Олеся, режиссер монтажа, принесла кассеты.
— Накинь на Борьку тряпку, — попросил Караулов. — А то он опять что-то скажет…
— Дадите — накину, — вздохнула Олеся.
Гайдар вопросительно смотрел на Караулова:
— Работаем?
— Итак, «Норильский никель»! Прошу вас, Егор Тимурович!
Собираясь с мыслями, Гайдар даже чуть запрокинул голову.
«Благородная тишина, в ней есть что-то молитвенное…» — Караулов обожал, когда люди готовятся к съемкам, и всегда в такие минуты вспоминал Ремарка.
— Но я, Андрей Викторович, если позволите, все же доскажу сейчас про 91-й, — извинился Гайдар. — Хочу напомнить: мы тогда были в безнадежной позиции. Ну вот… э-э… как в шахматах, аналогия… интеллектуально вполне состоятельная: вы можете обострить игру, пожертвовать ферзя, гарантированного места нет, зато есть шанс уйти от неминуемого поражения!..

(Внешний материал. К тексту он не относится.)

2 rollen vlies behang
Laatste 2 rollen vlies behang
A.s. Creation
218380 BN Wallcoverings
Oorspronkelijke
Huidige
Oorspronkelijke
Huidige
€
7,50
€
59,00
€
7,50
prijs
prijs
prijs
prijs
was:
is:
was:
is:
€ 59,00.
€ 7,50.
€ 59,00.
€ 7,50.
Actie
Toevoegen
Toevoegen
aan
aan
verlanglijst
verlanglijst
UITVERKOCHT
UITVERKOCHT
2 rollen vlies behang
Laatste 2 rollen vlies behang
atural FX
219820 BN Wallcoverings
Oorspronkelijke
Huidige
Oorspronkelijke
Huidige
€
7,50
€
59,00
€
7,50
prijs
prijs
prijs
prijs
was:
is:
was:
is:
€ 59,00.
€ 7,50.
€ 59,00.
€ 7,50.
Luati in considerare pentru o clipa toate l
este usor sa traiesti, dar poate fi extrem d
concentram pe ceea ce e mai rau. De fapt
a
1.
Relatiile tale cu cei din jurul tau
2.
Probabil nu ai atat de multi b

Мы… — он старательно подбирал слова, — … мы дружно, всей командой, говорили Президенту: Борис Николаевич, ситуация трудная, но решение есть. За него придется серьезно заплатить, но в результате…

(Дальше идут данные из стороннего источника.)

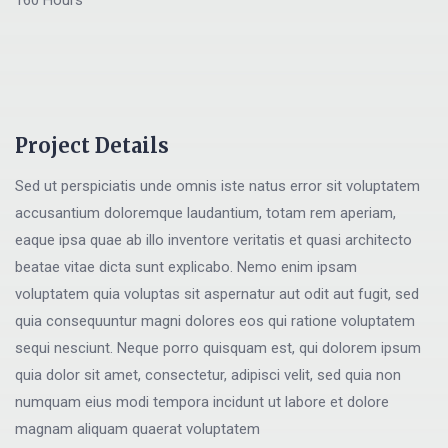
160 Hours
Project Details
Sed ut perspiciatis unde omnis iste natus error sit voluptatem
accusantium doloremque laudantium, totam rem aperiam,
eaque ipsa quae ab illo inventore veritatis et quasi architecto
beatae vitae dicta sunt explicabo. Nemo enim ipsam
voluptatem quia voluptas sit aspernatur aut odit aut fugit, sed
quia consequuntur magni dolores eos qui ratione voluptatem
sequi nesciunt. Neque porro quisquam est, qui dolorem ipsum
quia dolor sit amet, consectetur, adipisci velit, sed quia non
numquam eius modi tempora incidunt ut labore et dolore
magnam aliquam quaerat voluptatem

— А что в результате? — завелся Караулов. — Что, Егор Тимурович?! Девочка Катя мечтала не о принце, а о придурке и, выйдя замуж, не получила моральную травму — в отличие от своих подруг…
Гайдар остановился.
— А при чем тут Катя?
— Сейчас отвечу, — извинился Караулов. — Я хочу задать вам вопрос.
— Пожалуйста, пожалуйста…
— Вы русские народные сказки давно перечитывали?
— Хо! Младшему уже не читал, Андрей Викторович! Значит, давно.
— Вы обратили внимание…
— …старшему читал!..
— …что в русских народных сказках никто не работает?
— Общеизвестный факт, Андрей Викторович, — оживился Гайдар, — неоднократно упоминавшийся исследователями российской истории.
— Тогда на что вы надеялись, начиная реформы? Или правы те оппоненты Гайдара, кто пишет, что Гайдар совершенно не знает Россию?
Странно, но Гайдару показалось, что разговор — налаживается.
— О своей стране, Андрей Викторович, я сужу не по народным сказкам и поэтому утверждаю: у нас в стране огромное количество высококвалифицированных людей. Через 5–7 лет мы станем одной из самых индустриальных держав мира! Мы обязательно догоним и перегоним Америку, хотя бы по ракетам, только если у Никиты Сергеевича это был мотив… почти сказочный, то мы — прагматики. И я очень хочу чтобы каждый чиновник строго знал бы сейчас свое место: только так, уважаемый ведущий, мы избежим жесткой коррупции, которая разъедает сегодня наших соседей — например, Украину…
Караулов понял, передачу не спасти. Попцов обожает Гайдара, а цензуру на РТР отменили только на словах.
— А о том, как господин Владимир Шумейко, ваш коллега, у себя на даче мебель жег подаренную… вы уже слышали, — да?